To do :: Using the records below, quote only the span that opens with the line containing "Task: Click on the Policies" and closes with the line containing "The height and width of the screenshot is (720, 988).", exactly and inclusively.

===== Source records

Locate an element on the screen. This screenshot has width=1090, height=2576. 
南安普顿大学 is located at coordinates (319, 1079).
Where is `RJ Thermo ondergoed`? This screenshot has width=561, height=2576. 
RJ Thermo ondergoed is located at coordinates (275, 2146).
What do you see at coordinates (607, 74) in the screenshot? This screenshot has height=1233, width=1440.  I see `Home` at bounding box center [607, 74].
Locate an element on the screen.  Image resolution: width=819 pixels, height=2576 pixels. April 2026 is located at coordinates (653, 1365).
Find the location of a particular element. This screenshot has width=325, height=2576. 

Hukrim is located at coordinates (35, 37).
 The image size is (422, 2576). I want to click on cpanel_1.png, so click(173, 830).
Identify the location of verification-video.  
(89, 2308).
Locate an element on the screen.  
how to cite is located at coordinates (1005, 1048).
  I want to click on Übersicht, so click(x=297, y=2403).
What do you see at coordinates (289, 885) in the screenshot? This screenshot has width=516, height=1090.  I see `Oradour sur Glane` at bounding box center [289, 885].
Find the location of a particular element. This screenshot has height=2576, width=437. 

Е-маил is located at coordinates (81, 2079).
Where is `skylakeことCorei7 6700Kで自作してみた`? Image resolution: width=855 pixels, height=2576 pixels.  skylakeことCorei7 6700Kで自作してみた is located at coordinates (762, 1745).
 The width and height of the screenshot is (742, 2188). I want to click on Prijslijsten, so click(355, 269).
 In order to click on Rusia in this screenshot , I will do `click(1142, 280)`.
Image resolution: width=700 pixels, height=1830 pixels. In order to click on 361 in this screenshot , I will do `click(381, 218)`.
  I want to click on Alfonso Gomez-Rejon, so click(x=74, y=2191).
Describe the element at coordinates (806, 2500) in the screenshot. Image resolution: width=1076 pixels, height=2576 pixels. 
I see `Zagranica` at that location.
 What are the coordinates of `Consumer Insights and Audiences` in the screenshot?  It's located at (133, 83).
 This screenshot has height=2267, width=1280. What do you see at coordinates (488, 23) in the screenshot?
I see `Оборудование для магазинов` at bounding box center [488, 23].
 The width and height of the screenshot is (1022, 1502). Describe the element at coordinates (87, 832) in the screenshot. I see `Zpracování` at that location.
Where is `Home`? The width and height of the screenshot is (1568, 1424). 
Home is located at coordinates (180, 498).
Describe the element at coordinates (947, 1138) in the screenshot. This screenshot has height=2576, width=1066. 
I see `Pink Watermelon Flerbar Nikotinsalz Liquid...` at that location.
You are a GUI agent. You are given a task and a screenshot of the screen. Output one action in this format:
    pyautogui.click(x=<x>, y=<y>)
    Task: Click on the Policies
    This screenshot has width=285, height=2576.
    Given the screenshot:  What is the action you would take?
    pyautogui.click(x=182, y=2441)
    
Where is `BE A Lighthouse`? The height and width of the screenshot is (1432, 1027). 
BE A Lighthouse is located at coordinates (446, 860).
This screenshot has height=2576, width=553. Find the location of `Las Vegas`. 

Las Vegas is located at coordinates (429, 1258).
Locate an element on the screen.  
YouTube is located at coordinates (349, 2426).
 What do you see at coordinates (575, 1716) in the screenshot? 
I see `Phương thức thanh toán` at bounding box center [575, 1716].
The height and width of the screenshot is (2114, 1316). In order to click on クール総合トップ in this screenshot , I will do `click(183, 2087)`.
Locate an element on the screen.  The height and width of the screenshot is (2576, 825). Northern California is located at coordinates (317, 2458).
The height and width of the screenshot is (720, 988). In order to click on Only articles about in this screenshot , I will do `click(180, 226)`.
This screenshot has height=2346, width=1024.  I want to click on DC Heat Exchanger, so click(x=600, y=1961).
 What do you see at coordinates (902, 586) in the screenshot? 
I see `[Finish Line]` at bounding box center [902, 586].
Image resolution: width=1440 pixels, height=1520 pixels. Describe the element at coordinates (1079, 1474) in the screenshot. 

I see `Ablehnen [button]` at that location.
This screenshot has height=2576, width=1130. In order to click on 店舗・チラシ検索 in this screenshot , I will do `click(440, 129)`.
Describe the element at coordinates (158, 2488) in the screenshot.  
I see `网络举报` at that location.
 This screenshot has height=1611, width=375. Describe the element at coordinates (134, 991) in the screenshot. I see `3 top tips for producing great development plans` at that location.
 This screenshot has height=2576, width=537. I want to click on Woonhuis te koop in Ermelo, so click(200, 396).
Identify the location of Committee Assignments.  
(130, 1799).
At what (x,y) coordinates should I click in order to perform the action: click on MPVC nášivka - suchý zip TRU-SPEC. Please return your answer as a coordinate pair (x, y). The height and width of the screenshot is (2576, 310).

==========

Solution for this problem ::
    Task: Click on the Policies
    This screenshot has width=285, height=2576.
    Given the screenshot:  What is the action you would take?
    pyautogui.click(x=182, y=2441)
    
Where is `BE A Lighthouse`? The height and width of the screenshot is (1432, 1027). 
BE A Lighthouse is located at coordinates (446, 860).
This screenshot has height=2576, width=553. Find the location of `Las Vegas`. 

Las Vegas is located at coordinates (429, 1258).
Locate an element on the screen.  
YouTube is located at coordinates (349, 2426).
 What do you see at coordinates (575, 1716) in the screenshot? 
I see `Phương thức thanh toán` at bounding box center [575, 1716].
The height and width of the screenshot is (2114, 1316). In order to click on クール総合トップ in this screenshot , I will do `click(183, 2087)`.
Locate an element on the screen.  The height and width of the screenshot is (2576, 825). Northern California is located at coordinates (317, 2458).
The height and width of the screenshot is (720, 988). In order to click on Only articles about in this screenshot , I will do `click(180, 226)`.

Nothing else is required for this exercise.